Robert Dessaix is one of Australia's most respected writers and broadcasters. His previous books include A MOTHER'S DISGRACE, NIGHT LETTERS and CORFU. He lives in Melbourne.
Dessaix, a well-known Australian literary historian who has previously written on Ivan Turgenev (Turgenev: The Quest for Faith), here explores the nature of the novelist's lifelong love for French opera singer Pauline Viardot. The star of the book, however, is not Turgenev, but Dessaix himself, who attempts to find bridges in time to the footholds of Turgenev's life so that he can better understand his subject's experiences and emotions. As a biography, the book is impressionistic and speculative, qualities that make it easier to imagine Turgenev than to learn about him. But imagining a great Russian novelist over a century dead is no mean feat, and ultimately Dessaix is successful at taking us with him on his travels. Twilight of Love is actually the only biography in English that takes place within the lifespan of Turgenev's love. Particularly because of its focus on Turgenev's relationship with Viardot, it should be included in all college and university libraries specializing in Russian studies or Russian literature.-Maria Kochis, California State Univ., Sacramento Copyright 2005 Reed Business Information.
Dessaix, an Australian writer, scholar and radio presenter, may not be well known in America, but this enchanting memoir of his search for the soul of Russian writer Turgenev (1818-1883) could raise his profile. Growing up in Australia in the 1950s, Dessaix unaccountably fell in love with the Russian masters and ended up studying at Moscow University and teaching Russian language and literature. His passion for Turgenev developed over some 30 years. Feeling the urge to know his old friend better, Dessaix set out to visit Turgenev's various homes in Germany, France and Russia. Like other scholars, Dessaix was perplexed by the writer's love life; his passion for married opera singer Pauline Viardot led him into a lifelong triangle with her and her husband. As Dessaix admits, "[I]f I could find the right word for what Turgenev felt, perhaps the love my own life is rooted in would grow even more luxuriantly." While the problem of irrational love in a world of reason is the dominant theme, Dessaix's work explores much more: Russian theology, the experience of being far away and therefore barbarian in European eyes, the modern confusion of the erotic with the sexual, and of course, the problem of death.
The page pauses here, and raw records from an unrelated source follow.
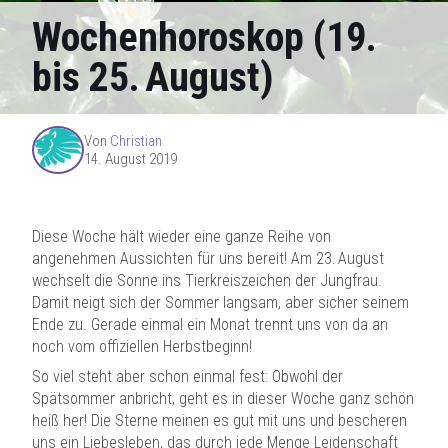
Wochenhoroskop (19.
bis 25. August)
Von
Christian
14. August 2019
Diese Woche hält wieder eine ganze Reihe von
angenehmen Aussichten für uns bereit! Am 23. August
wechselt die Sonne ins Tierkreiszeichen der Jungfrau.
Damit neigt sich der Sommer langsam, aber sicher seinem
Ende zu. Gerade einmal ein Monat trennt uns von da an
noch vom offiziellen Herbstbeginn!
So viel steht aber schon einmal fest: Obwohl der
Spätsommer anbricht, geht es in dieser Woche ganz schön
heiß her! Die Sterne meinen es gut mit uns und bescheren
uns ein Liebesleben, das durch jede Menge Leidenschaft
Agent, Australian Literary Management. (Aug.) Copyright 2005 Reed Business Information.
Before he was a broadcaster, novelist and belletrist, Robert Dessaix was an academic specialising in Russia and its literature. In this fine book, he returns full circle to his literary first love: Ivan Turgenev, perhaps the most accessible of the great nineteenth-century Russian novelists. He relates his own recent cathartic journey through Germany, France and finally Russia itself in search of the places where his hero spent his curious life, often in exile, and often in a passionate yet probably chaste ménage a trois with a French opera singer and her husband. Time spent in Dessaix’s company is well-rewarded: he’s a thoughtful, informative and entertaining travelling companion as he reveals Turgenev’s life, times and work. But ultimately Turgenev’s life causes Dessaix to consider his own life and times, and to pose larger questions: how did Turgenev see love and happiness, or the possibility of them? What do our own choices in love—at a time when romantic love is coming to an end—say about us? What has been lost in the global consumer paradise that we, and modern Russians, now live in? Twilight of Love attempts some profound, although perhaps not conclusive, answers. Like Dessaix, I’m warming to the idea of rereading Turgenev, whose works are still available in very readable translations. Andrew Wilkins is AB&P’s publisher. C. 2004 Thorpe-Bowker and contributors
"This is what Robert Dessaix does best: an amalgam of travel writing, anecdotes, reminiscences, cultural and literary commentary, with a dash or two of politics and history as well, all of it held together by a pleasingly discursive style."